Instructions for the task - Which lines of the entries below contain the string "Keluona"? Copy each one.

----- Provided data

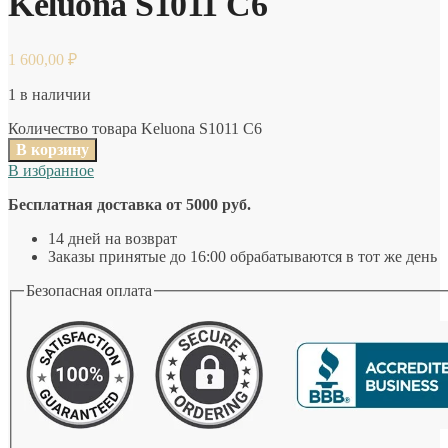
Keluona S1011 C6
1 600,00
₽
1 в наличии
Количество товара Keluona S1011 C6
В корзину
В избранное
Бесплатная доставка от 5000 руб.
14 дней на возврат
Заказы принятые до 16:00 обрабатываются в тот же день
Безопасная оплата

----------

Task solution -
Keluona S1011 C6
Количество товара Keluona S1011 C6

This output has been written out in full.